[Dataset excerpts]
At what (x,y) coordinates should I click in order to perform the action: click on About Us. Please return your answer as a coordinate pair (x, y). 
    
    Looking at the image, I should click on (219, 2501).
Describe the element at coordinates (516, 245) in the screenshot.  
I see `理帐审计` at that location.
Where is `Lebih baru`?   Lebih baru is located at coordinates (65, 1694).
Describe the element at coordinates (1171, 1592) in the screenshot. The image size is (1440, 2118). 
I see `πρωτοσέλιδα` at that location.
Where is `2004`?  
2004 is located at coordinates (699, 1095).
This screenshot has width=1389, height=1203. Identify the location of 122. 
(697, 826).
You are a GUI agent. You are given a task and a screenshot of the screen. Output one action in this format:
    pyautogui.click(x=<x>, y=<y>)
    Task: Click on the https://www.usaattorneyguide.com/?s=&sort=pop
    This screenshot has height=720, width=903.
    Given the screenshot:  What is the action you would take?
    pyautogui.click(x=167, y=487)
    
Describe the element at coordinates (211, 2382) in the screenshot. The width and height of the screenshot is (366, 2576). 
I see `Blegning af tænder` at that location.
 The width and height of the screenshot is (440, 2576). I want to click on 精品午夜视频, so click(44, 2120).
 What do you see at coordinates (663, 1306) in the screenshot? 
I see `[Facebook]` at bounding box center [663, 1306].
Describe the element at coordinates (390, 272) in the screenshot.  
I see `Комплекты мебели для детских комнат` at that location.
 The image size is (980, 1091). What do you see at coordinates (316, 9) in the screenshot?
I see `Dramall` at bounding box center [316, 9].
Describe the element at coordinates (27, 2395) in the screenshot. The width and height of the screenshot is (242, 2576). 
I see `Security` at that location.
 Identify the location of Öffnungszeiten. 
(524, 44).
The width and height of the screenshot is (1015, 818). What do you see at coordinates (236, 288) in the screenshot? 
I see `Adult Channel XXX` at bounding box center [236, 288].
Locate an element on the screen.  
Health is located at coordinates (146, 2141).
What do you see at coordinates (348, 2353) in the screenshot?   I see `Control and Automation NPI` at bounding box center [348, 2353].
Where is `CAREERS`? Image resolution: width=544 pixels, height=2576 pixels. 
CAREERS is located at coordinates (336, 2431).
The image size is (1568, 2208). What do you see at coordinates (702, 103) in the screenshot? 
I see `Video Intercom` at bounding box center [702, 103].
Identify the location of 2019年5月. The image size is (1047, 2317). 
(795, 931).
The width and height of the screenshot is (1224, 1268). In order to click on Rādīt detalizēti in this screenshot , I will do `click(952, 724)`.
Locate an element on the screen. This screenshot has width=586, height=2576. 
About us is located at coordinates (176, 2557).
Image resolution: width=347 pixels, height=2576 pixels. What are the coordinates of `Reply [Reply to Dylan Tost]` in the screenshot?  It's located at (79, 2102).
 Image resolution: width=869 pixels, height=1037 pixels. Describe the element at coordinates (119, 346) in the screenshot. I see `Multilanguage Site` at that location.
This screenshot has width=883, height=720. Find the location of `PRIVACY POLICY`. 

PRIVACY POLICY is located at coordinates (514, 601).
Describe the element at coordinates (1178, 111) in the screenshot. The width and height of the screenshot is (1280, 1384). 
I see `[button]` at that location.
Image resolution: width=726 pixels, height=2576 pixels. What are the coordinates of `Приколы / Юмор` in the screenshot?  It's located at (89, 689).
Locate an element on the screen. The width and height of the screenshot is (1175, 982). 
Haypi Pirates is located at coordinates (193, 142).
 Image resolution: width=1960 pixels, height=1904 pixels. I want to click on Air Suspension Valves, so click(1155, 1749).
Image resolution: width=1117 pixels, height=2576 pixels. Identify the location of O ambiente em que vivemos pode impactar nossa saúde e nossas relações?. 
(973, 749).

TASK ITEM ▸
Starting with the line that holds "Describe the element at coordinates (390, 272)" and ending with the line that holds "What do you see at coordinates (348, 2353)", retype every line in the data above exactly, and nothing else.

SOLUTION TO THE EXERCISE ▸
Describe the element at coordinates (390, 272) in the screenshot.  
I see `Комплекты мебели для детских комнат` at that location.
 The image size is (980, 1091). What do you see at coordinates (316, 9) in the screenshot?
I see `Dramall` at bounding box center [316, 9].
Describe the element at coordinates (27, 2395) in the screenshot. The width and height of the screenshot is (242, 2576). 
I see `Security` at that location.
 Identify the location of Öffnungszeiten. 
(524, 44).
The width and height of the screenshot is (1015, 818). What do you see at coordinates (236, 288) in the screenshot? 
I see `Adult Channel XXX` at bounding box center [236, 288].
Locate an element on the screen.  
Health is located at coordinates (146, 2141).
What do you see at coordinates (348, 2353) in the screenshot?   I see `Control and Automation NPI` at bounding box center [348, 2353].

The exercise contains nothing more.